A tired man leaves his labor, felt
In every ligament, to walk
Alone across the new-mowed field,
And at its bound, the last cut stalk,

He takes a road much overgone
In time by bearers of his name,
Though now where foot and hoof beat stone
And passed to what their toil became,

Trees stand that in their long leaf-fall,
Untroubled on forgiving ground,
Have buried the sledged stone with soil
So that his passing makes no sound.

He turns aside, and joins his quiet
Forebears in absence from that way.
He passes through the dappled light
And shadow that the breeze makes sway

Upon him and around him as
He goes. Within the day’s design
The leaves sway, darkly, or ablaze
Around their edges with a line

Of fire caught from the sun. He steps
Amid a foliage of song
No tone of which has passed his lips.
Watching, silent, he shifts among

The shiftings of the day, himself
A shifting of the day’s design
Whose outline is in doubt, unsafe,
And dark. One time, less learned in pain,

He thought the earth was firm, his own,
But now he knows that all not raised
By fire, by water is brought down.
The slope his fields lie on is poised

Above the river in mere air,
The breaking forewall of a wave,
And everything he has made there
Floats lightly on that fall.
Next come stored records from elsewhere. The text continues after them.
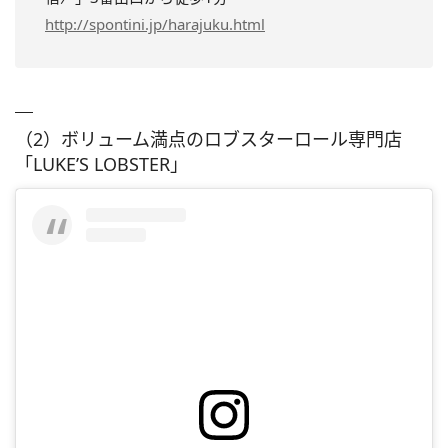
http://spontini.jp/harajuku.html
（2）ボリューム満点のロブスターロール専門店
「LUKE’S LOBSTER」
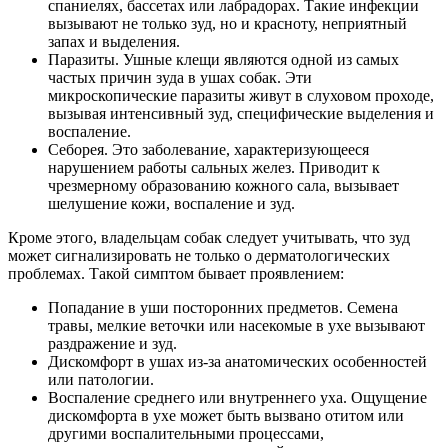
спаниелях, бассетах или лабрадорах. Такие инфекции
вызывают не только зуд, но и красноту, неприятный
запах и выделения.
Паразиты. Ушные клещи являются одной из самых
частых причин зуда в ушах собак. Эти
микроскопические паразиты живут в слуховом проходе,
вызывая интенсивный зуд, специфические выделения и
воспаление.
Себорея. Это заболевание, характеризующееся
нарушением работы сальных желез. Приводит к
чрезмерному образованию кожного сала, вызывает
шелушение кожи, воспаление и зуд.
Кроме этого, владельцам собак следует учитывать, что зуд
может сигнализировать не только о дерматологических
проблемах. Такой симптом бывает проявлением:
Попадание в уши посторонних предметов. Семена
травы, мелкие веточки или насекомые в ухе вызывают
раздражение и зуд.
Дискомфорт в ушах из-за анатомических особенностей
или патологии.
Воспаление среднего или внутреннего уха. Ощущение
дискомфорта в ухе может быть вызвано отитом или
другими воспалительными процессами,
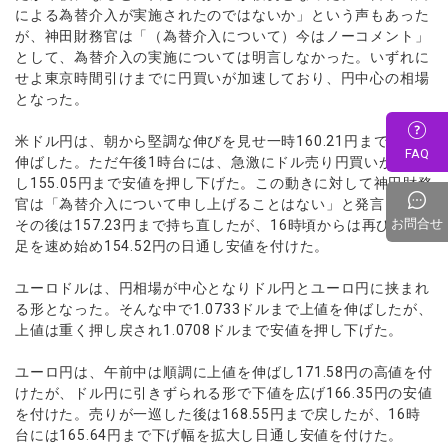
による為替介入が実施されたのではないか」という声もあった
が、神田財務官は「（為替介入について）今はノーコメント」
として、為替介入の実施については明言しなかった。いずれに
せよ東京時間引けまでに円買いが加速しており、円中心の相場
となった。
米ドル円は、朝から堅調な伸びを見せ一時160.21円まで上値を
FAQ
伸ばした。ただ午後1時台には、急激にドル売り円買いが進行
し155.05円まで安値を押し下げた。この動きに対して神田財務
官は「為替介入について申し上げることはない」と発言した。
お問合せ
その後は157.23円まで持ち直したが、16時頃からは再び下げ
足を速め始め154.52円の日通し安値を付けた。
ユーロドルは、円相場が中心となりドル円とユーロ円に挟まれ
る形となった。そんな中で1.0733ドルまで上値を伸ばしたが、
上値は重く押し戻され1.0708ドルまで安値を押し下げた。
ユーロ円は、午前中は順調に上値を伸ばし171.58円の高値を付
けたが、ドル円に引きずられる形で下値を広げ166.35円の安値
を付けた。売りが一巡した後は168.55円まで戻したが、16時
台には165.64円まで下げ幅を拡大し日通し安値を付けた。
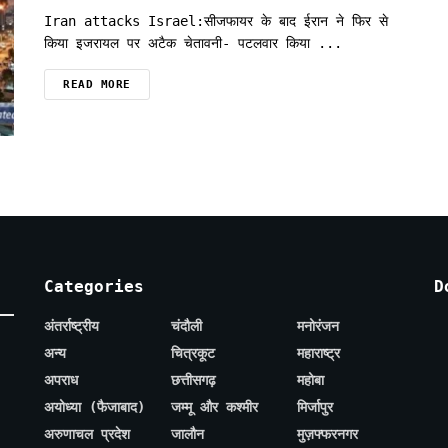
Iran attacks Israel:सीजफायर के बाद ईरान ने फिर से
किया इजरायल पर अटैक चेतावनी- पटलवार किया ...
READ MORE
Categories
D
अंतर्राष्ट्रीय
चंदौली
मनोरंजन
अन्य
चित्रकूट
महाराष्ट्र
अपराध
छत्तीसगढ़
महोबा
अयोध्या (फैजाबाद)
जम्मू और कश्मीर
मिर्जापुर
अरुणाचल प्रदेश
जालौन
मुज़फ्फरनगर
To save

What passes is a passing hope
Within the day’s design outlawed.
His passing now has brought him up
Into a place not reached by road,

Beyond all history that he knows,
Where trees like great saints stand in time,
Eternal in their patience. Loss
Has rectified the songs that come

Into this columned room, and he
Only in silence, nothing in hand,
Comes here. A generosity
Is here by which the fallen stand.

In history many-named, in time
Nameless, this amplitude conveys
The answering to the asking rhyme
Among confusions that dispraise

The membering name that Adam spoke
By gift, and then heard parceled out
Among all fallen things that croak
And cry and sing and curse and shout.

The foliage opens like a cloud.
At rest high on the valley side,
Silent, the man looks at the loud
World: road and farm, his daily bread,

His beasts, his garden, and his barns,
His trees, the white walls of his house,
Whose lives and hopes he knows. He yearns
Toward all his work has joined. What has

He by his making made but home,
A present help by passing grace
Allowed to creatures of his name
Here in this passing time and place?